I have ranted in the past about the fact that when you are driving an automobile, you are isolated from the world around you. I followed that by waxing philosophically about how riding a bike, you are more a part of the world around you.
In the spirit of full disclosure, I must admit that even on a bike it is possible to migrate to a state of isolation as well. Case in point. I have been riding my current commuting route twice a day for just about every working day over the past 15 years. Just recently, on a typical ride home, I noticed this...
...a hitching post. I could go down the path of trying to surmise the purpose of such a rare device in such an unusual place. As I've said, I've been riding this route for 15 years and I have yet to overtake or be overtaken by a horse. In fact, I've never even seen a horse. So why is there a hitching post on the side of the road? I don't know the answer to that question and the fact of the matter is solving that mystery is not the point of this post.

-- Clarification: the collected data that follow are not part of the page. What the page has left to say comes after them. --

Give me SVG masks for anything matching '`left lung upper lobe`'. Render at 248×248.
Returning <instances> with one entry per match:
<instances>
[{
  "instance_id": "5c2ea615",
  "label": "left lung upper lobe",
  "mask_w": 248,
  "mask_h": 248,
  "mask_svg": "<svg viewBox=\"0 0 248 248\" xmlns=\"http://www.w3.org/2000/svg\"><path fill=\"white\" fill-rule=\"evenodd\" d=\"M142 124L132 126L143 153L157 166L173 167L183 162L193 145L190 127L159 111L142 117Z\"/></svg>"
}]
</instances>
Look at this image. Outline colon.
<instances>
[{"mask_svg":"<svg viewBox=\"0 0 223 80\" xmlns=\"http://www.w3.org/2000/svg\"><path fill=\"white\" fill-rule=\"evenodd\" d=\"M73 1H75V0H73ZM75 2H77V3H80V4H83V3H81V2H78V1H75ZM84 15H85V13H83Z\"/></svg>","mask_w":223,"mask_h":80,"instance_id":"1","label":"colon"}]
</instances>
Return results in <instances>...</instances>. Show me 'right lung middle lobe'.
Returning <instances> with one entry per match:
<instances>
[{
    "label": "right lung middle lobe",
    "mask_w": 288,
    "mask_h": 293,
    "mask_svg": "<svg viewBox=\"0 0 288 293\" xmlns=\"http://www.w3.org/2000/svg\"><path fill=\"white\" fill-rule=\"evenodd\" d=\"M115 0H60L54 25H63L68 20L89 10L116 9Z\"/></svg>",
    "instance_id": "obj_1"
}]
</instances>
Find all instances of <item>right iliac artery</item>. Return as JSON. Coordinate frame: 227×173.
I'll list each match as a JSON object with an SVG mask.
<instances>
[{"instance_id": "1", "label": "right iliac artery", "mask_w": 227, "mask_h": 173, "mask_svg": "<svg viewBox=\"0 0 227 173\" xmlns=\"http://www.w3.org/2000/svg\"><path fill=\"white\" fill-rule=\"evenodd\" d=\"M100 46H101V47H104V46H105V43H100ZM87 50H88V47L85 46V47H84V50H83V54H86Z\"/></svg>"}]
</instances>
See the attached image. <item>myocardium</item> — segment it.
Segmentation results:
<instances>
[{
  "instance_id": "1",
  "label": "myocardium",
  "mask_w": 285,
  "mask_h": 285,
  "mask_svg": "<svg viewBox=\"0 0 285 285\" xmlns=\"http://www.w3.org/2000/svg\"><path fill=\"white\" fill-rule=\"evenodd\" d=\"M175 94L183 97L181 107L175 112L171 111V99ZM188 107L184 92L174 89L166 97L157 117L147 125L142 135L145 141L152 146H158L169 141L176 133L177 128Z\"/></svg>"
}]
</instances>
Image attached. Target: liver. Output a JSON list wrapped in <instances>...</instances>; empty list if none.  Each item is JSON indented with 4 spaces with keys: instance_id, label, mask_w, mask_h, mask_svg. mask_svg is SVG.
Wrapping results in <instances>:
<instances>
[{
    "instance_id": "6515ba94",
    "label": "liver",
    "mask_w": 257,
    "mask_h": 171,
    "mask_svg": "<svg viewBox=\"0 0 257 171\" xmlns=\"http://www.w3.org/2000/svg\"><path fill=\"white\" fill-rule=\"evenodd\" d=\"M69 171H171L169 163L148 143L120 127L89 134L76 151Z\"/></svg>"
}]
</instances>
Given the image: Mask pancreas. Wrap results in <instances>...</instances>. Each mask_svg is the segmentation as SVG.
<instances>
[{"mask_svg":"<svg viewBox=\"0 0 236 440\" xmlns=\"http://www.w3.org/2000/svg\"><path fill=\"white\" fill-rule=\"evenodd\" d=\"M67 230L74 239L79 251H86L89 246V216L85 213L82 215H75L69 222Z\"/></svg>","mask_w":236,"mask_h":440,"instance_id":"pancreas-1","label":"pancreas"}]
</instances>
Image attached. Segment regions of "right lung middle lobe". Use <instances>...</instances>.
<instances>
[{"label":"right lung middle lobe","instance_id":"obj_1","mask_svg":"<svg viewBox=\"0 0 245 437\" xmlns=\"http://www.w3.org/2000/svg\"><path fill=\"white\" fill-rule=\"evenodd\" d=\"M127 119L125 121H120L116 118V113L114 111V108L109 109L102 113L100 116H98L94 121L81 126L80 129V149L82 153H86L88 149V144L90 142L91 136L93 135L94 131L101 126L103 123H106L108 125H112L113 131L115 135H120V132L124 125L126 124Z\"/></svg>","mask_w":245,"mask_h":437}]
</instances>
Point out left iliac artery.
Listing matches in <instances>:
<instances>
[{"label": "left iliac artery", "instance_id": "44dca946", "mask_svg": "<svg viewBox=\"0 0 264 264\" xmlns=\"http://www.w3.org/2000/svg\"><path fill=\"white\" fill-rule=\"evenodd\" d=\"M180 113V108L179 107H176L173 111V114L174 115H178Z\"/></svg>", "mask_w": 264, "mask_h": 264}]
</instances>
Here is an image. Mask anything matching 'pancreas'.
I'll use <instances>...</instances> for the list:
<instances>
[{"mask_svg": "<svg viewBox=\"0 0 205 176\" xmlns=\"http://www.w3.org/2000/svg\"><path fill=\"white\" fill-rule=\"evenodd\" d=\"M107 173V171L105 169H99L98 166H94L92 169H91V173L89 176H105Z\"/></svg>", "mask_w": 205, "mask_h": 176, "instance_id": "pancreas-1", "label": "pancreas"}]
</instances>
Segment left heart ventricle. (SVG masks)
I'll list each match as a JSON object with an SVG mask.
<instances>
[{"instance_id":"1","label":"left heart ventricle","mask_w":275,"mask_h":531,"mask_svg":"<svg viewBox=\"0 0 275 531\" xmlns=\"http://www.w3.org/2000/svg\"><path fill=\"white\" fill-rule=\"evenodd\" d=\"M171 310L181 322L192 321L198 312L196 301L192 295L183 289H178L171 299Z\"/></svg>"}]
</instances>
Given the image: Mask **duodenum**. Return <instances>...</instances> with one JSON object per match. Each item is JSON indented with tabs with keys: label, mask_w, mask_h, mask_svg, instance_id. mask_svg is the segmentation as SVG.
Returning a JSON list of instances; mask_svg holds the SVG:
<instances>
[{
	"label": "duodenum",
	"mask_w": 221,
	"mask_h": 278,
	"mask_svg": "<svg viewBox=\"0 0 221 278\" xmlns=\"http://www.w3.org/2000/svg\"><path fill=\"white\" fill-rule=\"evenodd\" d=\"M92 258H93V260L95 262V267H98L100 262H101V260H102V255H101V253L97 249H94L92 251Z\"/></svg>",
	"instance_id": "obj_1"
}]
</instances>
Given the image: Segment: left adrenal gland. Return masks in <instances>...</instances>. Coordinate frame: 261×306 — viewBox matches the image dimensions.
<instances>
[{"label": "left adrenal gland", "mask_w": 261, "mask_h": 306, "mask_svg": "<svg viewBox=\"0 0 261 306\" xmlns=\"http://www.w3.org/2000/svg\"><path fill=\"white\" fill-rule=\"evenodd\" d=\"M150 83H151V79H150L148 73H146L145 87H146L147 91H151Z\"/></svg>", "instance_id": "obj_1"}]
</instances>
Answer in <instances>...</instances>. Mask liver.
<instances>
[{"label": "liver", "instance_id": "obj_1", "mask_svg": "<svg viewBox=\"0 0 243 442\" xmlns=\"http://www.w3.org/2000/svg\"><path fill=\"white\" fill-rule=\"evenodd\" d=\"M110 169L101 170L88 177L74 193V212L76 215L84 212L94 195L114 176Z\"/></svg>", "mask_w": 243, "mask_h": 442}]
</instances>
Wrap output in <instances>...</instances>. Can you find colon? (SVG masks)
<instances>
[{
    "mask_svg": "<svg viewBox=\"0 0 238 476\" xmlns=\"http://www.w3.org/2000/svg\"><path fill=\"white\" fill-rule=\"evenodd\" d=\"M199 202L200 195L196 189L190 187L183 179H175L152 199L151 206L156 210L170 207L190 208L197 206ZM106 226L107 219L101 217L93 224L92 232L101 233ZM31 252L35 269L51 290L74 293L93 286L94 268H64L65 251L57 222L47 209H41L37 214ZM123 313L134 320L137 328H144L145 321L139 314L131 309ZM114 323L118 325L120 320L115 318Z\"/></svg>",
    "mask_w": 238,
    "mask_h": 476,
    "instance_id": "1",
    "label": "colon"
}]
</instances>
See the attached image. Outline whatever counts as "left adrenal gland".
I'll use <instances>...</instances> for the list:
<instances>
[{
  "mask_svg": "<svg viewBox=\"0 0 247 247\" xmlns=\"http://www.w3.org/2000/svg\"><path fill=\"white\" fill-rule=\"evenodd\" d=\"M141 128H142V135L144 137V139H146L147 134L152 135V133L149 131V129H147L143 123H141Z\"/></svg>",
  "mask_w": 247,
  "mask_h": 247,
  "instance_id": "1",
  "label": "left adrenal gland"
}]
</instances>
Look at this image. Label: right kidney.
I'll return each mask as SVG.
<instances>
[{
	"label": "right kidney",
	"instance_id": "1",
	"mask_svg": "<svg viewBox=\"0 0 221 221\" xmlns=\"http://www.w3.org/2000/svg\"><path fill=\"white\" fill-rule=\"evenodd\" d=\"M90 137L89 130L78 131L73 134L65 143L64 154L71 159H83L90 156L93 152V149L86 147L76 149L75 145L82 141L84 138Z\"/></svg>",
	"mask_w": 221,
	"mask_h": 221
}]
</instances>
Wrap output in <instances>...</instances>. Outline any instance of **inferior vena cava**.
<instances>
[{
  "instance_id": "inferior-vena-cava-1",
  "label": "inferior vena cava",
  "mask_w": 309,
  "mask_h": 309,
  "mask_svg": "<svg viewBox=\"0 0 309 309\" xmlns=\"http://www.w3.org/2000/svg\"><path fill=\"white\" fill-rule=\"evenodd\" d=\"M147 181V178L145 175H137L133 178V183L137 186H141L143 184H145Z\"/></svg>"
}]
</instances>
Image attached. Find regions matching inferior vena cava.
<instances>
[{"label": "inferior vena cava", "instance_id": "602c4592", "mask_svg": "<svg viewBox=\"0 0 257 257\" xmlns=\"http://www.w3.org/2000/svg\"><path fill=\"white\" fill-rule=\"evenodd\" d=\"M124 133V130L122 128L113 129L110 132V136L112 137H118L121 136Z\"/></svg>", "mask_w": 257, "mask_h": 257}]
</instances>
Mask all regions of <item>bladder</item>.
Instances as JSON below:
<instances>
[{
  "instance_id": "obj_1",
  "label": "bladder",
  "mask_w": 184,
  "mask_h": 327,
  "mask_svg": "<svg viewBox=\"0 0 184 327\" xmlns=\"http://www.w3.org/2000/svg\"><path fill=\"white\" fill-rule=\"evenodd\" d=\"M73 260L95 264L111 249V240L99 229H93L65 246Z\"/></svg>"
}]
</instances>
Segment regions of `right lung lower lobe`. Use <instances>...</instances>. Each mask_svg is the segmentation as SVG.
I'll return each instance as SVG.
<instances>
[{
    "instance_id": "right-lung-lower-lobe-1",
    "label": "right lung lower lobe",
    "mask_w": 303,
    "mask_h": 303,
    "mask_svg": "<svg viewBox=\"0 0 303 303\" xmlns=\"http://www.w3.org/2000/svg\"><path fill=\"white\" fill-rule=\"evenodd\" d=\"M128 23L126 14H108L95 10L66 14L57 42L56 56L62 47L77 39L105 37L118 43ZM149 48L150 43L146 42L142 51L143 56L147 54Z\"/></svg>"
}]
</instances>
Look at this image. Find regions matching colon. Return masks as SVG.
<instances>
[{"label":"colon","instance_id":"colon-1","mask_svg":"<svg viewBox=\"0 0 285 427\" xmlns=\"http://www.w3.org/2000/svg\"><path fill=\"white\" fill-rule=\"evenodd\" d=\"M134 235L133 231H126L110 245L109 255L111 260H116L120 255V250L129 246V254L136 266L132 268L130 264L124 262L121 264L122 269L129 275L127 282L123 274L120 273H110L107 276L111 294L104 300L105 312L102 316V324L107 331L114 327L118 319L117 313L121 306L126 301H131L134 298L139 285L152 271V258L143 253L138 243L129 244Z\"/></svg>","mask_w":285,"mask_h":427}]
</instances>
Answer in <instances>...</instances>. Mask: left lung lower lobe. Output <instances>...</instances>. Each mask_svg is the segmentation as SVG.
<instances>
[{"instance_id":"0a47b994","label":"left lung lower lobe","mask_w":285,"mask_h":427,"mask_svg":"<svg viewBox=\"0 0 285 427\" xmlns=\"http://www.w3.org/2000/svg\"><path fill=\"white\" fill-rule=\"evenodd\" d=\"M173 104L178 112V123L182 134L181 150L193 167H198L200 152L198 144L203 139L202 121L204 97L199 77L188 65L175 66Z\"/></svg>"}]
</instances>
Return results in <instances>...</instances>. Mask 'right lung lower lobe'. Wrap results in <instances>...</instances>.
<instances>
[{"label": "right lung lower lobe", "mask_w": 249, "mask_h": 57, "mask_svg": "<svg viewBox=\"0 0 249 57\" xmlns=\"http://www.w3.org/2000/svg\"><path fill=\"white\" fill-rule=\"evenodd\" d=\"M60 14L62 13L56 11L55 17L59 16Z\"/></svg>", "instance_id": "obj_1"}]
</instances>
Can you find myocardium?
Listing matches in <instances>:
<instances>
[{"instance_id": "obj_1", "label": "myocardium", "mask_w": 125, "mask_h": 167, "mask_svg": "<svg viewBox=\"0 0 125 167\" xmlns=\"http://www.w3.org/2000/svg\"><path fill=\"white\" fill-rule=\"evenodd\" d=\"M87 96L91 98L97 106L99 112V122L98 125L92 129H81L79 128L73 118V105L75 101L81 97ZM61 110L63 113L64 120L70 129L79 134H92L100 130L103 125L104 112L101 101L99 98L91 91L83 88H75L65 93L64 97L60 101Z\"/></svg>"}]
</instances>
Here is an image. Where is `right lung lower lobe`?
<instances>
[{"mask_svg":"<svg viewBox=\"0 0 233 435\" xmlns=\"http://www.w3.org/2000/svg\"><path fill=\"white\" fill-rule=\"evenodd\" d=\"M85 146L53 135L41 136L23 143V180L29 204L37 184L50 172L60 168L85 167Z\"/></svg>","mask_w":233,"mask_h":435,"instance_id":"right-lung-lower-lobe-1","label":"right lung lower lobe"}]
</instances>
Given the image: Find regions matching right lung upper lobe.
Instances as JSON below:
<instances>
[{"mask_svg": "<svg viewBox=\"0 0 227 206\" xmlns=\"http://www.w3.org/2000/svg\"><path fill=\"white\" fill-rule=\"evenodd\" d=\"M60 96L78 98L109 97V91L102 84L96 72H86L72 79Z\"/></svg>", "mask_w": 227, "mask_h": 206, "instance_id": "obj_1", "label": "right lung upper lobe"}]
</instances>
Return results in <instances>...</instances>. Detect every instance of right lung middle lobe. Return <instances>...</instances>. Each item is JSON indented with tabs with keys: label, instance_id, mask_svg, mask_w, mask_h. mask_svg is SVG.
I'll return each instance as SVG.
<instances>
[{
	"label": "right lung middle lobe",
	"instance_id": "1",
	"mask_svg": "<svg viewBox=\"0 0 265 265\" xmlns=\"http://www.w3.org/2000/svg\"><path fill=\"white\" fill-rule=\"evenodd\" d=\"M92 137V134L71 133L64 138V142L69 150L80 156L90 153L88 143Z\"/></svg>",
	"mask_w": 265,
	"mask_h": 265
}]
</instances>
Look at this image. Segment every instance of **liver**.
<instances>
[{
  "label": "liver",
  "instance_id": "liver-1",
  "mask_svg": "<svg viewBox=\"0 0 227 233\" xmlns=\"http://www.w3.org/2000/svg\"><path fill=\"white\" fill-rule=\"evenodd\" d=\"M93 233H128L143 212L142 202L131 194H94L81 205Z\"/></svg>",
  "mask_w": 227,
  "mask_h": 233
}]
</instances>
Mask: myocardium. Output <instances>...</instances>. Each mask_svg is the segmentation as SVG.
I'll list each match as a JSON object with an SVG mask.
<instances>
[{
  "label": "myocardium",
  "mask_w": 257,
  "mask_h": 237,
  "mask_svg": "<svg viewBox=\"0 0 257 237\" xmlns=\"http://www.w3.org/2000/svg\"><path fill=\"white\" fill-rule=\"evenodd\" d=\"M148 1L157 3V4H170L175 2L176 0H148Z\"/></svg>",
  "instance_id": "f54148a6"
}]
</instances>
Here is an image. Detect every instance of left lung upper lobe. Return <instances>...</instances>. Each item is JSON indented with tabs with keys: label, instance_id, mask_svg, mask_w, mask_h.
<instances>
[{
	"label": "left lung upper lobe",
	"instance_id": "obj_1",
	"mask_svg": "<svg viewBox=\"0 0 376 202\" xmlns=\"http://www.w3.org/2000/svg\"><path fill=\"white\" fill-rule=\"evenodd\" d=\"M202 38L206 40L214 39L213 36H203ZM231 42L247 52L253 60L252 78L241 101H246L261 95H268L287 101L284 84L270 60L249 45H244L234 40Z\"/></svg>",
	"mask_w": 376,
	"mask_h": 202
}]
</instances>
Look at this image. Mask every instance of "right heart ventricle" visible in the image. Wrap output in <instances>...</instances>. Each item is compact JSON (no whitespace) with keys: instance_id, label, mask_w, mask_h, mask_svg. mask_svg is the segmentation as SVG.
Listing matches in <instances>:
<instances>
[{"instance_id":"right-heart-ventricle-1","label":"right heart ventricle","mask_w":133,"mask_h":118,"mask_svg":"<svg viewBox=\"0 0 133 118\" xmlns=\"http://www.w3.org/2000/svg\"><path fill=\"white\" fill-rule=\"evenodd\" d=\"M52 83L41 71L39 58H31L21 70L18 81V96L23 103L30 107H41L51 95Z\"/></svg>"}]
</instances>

The real question is, why is there a hitching post on the side of the road AND I'VE NEVER NOTICED IT BEFORE?
It's not like I zoom past it. I'm riding along at a comfortable pace of only 12 mph.
It's not like it's too far from the road. It is right on the side of the road. It can't be more than 4 or 5 feet from the tip of my handlebars as I ride by.
It's not like it's blocked from view. It's right out there in the open.
If all these things be true, and they are, then how in the world can I pass by this thing more than 2000 times and never see it?
Perhaps bike commuting has more to teach me still.
There is so much more to see, if only I look around.
There is so much more to find, if only I seek.
There is so much more to experience, if only I open myself up.
I'm not likely to pass this hitching post again without taking notice, and when I do, it will serve as a reminder of this invaluable lesson.